■ THE RECORDS ■
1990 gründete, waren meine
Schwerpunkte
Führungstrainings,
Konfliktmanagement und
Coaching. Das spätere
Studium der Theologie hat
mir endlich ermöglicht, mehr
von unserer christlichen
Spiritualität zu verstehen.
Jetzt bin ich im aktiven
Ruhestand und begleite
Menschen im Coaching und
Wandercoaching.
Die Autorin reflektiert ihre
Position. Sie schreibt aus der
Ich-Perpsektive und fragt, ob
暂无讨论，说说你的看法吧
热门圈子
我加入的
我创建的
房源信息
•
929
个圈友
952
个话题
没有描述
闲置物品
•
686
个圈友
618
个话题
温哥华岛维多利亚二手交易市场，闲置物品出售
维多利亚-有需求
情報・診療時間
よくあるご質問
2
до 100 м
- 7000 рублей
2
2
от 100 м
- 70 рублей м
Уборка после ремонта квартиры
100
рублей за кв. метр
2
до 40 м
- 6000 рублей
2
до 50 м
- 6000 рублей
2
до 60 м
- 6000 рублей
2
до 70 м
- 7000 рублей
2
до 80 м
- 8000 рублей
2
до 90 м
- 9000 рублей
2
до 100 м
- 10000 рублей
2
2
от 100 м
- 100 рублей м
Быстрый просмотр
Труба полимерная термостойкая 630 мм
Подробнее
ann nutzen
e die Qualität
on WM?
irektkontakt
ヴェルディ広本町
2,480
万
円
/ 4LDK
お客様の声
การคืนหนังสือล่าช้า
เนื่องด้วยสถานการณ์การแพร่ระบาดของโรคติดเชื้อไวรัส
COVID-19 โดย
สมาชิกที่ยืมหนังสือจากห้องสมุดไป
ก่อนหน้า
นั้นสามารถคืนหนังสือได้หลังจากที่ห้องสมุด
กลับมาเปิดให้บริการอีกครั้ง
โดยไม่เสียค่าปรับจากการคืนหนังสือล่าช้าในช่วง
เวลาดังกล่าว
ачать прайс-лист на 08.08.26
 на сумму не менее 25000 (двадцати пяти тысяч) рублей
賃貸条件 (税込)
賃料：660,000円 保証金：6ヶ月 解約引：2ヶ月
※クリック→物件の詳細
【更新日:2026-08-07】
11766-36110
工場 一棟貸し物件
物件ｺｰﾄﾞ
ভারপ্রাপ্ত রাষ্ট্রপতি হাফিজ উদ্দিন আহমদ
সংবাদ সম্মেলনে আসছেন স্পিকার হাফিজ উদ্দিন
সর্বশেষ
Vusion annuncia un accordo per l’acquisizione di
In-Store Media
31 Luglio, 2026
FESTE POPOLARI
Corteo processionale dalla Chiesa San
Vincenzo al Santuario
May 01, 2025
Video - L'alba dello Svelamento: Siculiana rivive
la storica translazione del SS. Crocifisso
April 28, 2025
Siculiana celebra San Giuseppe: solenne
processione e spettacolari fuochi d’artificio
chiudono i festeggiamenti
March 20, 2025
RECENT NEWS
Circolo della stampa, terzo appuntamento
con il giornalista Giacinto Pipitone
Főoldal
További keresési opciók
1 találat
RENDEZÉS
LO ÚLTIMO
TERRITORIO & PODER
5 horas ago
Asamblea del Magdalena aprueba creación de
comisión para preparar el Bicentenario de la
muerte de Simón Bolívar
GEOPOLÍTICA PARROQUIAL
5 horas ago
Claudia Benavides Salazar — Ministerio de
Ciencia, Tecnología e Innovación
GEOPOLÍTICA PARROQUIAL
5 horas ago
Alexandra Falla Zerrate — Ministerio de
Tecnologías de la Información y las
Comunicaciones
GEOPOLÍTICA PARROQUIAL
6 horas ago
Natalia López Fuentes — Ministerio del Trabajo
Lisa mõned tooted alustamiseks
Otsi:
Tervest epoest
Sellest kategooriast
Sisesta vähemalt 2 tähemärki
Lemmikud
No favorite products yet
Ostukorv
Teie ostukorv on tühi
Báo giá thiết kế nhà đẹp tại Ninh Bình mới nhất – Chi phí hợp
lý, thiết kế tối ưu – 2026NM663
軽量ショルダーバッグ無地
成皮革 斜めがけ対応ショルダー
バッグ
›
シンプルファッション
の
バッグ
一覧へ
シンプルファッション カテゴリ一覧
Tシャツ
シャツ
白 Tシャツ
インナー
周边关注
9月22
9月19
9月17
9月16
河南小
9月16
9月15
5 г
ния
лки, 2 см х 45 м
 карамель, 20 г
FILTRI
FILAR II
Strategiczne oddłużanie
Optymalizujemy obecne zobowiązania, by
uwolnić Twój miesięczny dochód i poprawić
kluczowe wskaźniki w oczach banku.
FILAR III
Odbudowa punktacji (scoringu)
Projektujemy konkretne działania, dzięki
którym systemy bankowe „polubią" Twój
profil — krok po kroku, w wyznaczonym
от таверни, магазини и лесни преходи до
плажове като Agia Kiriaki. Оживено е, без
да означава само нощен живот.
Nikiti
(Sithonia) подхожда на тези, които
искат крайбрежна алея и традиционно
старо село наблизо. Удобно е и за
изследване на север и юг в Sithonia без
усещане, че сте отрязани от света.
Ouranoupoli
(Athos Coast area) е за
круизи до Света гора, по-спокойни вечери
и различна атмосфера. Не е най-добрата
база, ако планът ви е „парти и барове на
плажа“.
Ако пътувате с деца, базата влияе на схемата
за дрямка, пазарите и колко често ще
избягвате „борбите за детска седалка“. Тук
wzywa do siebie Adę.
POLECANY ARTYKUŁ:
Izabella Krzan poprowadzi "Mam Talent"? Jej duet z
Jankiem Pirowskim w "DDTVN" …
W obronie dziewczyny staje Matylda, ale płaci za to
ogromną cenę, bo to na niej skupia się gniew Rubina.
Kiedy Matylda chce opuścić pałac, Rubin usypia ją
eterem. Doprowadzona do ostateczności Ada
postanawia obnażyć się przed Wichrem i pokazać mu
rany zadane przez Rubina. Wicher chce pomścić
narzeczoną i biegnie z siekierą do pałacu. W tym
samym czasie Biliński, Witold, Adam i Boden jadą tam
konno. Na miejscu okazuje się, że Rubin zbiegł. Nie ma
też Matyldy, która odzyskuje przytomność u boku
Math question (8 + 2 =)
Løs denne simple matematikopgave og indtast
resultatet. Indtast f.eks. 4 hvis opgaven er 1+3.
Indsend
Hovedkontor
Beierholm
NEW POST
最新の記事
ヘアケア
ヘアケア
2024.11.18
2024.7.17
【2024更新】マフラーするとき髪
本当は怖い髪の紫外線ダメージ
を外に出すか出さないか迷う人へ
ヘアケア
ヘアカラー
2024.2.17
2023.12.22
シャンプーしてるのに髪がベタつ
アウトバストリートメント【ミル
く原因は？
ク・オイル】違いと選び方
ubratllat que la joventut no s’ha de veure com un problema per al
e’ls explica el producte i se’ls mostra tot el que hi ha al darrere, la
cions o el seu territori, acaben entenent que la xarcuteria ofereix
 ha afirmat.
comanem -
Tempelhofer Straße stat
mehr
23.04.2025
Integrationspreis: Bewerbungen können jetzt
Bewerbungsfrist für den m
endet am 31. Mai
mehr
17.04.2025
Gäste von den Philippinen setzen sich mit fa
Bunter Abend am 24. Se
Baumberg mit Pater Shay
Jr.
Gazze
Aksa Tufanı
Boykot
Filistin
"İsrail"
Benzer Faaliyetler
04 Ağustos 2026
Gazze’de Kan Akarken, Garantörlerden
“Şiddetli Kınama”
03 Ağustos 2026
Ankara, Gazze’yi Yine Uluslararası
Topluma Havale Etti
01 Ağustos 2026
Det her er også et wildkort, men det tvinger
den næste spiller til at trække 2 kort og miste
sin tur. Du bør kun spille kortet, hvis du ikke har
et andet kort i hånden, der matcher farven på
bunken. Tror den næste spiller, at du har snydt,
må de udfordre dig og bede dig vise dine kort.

■ INSTRUCTIONS FOR THE TASK ■
The expected output is one number, the tally of lines above containing "spiller".

■ EXERCISE RESPONSE ■
2